A GameDay is a collaborative exercise to help you as a team find weaknesses in your system in an exploratory space to improve resilience. We explain what you need to keep in mind.
Why run GameDays?
GameDays support teams and organizations in making their work visible. This sounds strange, as you would think: my code is running after all, what should I make visible? But it's much more about every person working on a complex system revealing their knowledge.
A good analogy is the construction of a car: The development team builds a car together. There are experts for the engine and there are experts for the bodywork. There is the designer and there is the person responsible for the product. Together, they all put their knowledge into a pot so that a safe, stable and efficient car can be built. After the car is built enough to do a first crash test, these experts get together and discuss how the "system" car can be improved.
And this is exactly how game days can be understood. In regular cycles, system experts come together and do a planned crash test, to identify weak spots in their system product.

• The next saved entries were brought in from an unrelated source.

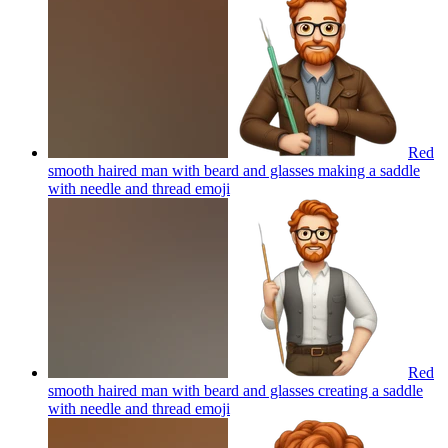
Red
smooth haired man with beard and glasses making a saddle
with needle and thread
emoji
Red
smooth haired man with beard and glasses creating a saddle
with needle and thread
emoji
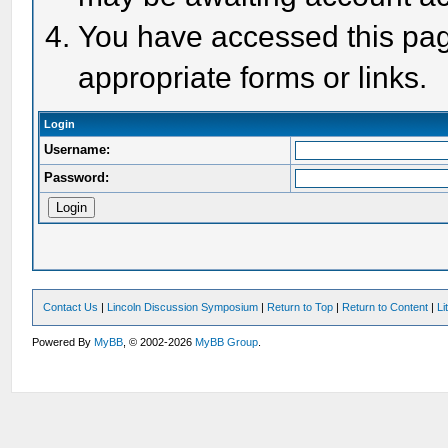
You have accessed this page
appropriate forms or links.
Login
Username:
Password:
Contact Us
|
Lincoln Discussion Symposium
|
Return to Top
|
Return to Content
|
Li
Powered By
MyBB
, © 2002-2026
MyBB Group
.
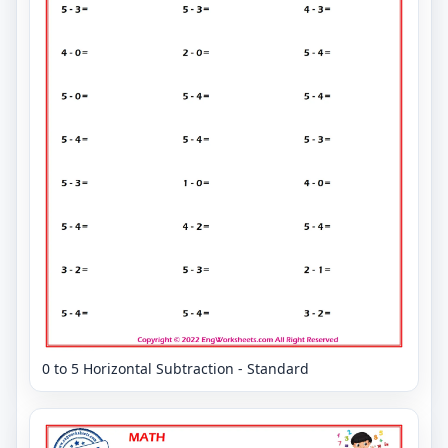
0 to 5 Horizontal Subtraction - Standard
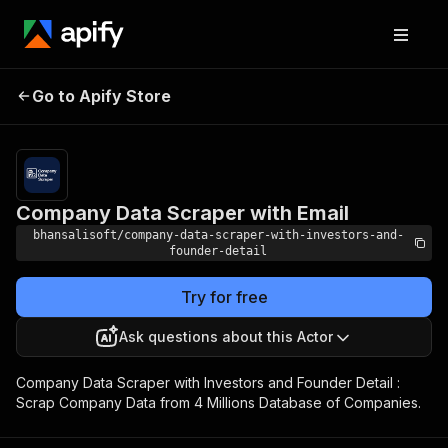
Company Data
Pricing
from $30.00 /
Go to Apify Store
Scraper with Email
1,000 results
Company Data Scraper with Email
bhansalisoft/company-data-scraper-with-investors-and-
founder-detail
Try for free
Ask questions about this Actor
Company Data Scraper with Investors and Founder Detail :
Scrap Company Data from 4 Millions Database of Companies.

When should you have a GameDay?
In general GameDays are to improve the resilience of your system. Ideally this should be done on a regular basis to be sustainable. But there are also other triggers, which may have some influence on your preparations:
Do you want to reproduce an incident that led to a past outage? Make sure you have the post mortem for the incident at hand and/or invite the people who dealt with it.
Do you have a new system/major feature and want to ensure that monitoring, alerts and the planned resilience patterns are working properly? Get someone who implemented it and someone who will operate it.
Do you want to retest an issue from a past GameDay and want to ensure that the fix is working properly? Make sure you have the protocol from the past GameDay.
You want to try out the flow of a GameDay in general and don't know yet which topic could be interesting for the team? Then invite your colleagues to suggest possible post mortems or incidents from the past. This also gives you a direct feel for what issues the team is concerned about.
Who should participate?
Make sure you have some people attending who know how the application works and was intended to work - typically developers. They also may fix issues directly and often can tell beforehand if the experiment will fail without executing it. Just as important as knowing how the application works is knowing how the underlying platform works – this may be knowledge present in the dev team or you might require you to add someone from operations.
Make sure you have participants who are able and permitted to execute the attacks. This depends on your policies and tools used. The Steadybit platform makes it easy for non-experts to execute attacks and with the fine grained access control the permissions can be given down to single containers – this way you can do the experiments without systemwide privileges.
How long does a GameDay take?
A GameDay typically lasts from 2 to 4 hours. So make sure that everybody has time.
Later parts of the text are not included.